The essential BamD protein represents a TPR scaffold. A, structure representation of BamD shown from two different sides. Secondary structure elements of the exclusively α-helical protein are marked (α1-α10). The C-terminal extension of a second BamD protein is marked in stick representation. B, close-up of the TPR_1–3 binding site. The C-terminal peptide is marked in stick representation (blue), and interactions between the peptide and TPR scaffold are marked by dashed lines (important residues are numbered and given in stick presentation). C, the same orientation of the peptide as in B, but additional information of OMP_CT sequences is provided. The residues of the peptide carry the nomenclature of x (last residue) to x-5. Conservation of residues as the “OMP fingerprint” for E. coli OMP proteins is given to compare residues supposedly binding at the same site with the actual sequence of the C-terminal BamD portion. D, conservation analysis of BamD sequences. The protein visualized from two sides (identical to A) shows three conserved patches (I-III), residues are numbered and marked in blue), one of which comprises residues located in the TPR domain fold. The second patch is nearby and may be involved in SurA or BamA binding. The third patch is localized on the opposite side of the protein, with a significant number of tyrosine residues involved.

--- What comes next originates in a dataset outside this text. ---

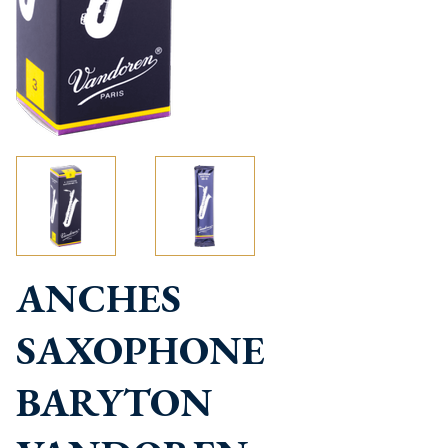
ANCHES
SAXOPHONE
BARYTON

Model of the β-barrel assembly machinery. Proteins destined for the outer membrane are delivered to the BAM complex with the help of periplasmic chaperones. Most importantly, SurA has been shown to bind OMP peptides and to deliver substrates for processing by the BAM complex (6, 9). The entire BAM complex as a model is presented with the five compounds BamA-BamE color-coded (BamA, orange; BamB, blue; BamC, magenta; BamD, red; BamE, green). A possible scenario for OMP biogenesis on the basis of the data presented in this paper is the substrate delivery of a putative OMP (with the OMP_CT marked in yellow) from SurA to BamD that can recognize both the BamA protein and OMP peptides. The substrate is presumably transferred to the BAM complex and subsequently inserted into the outer membrane.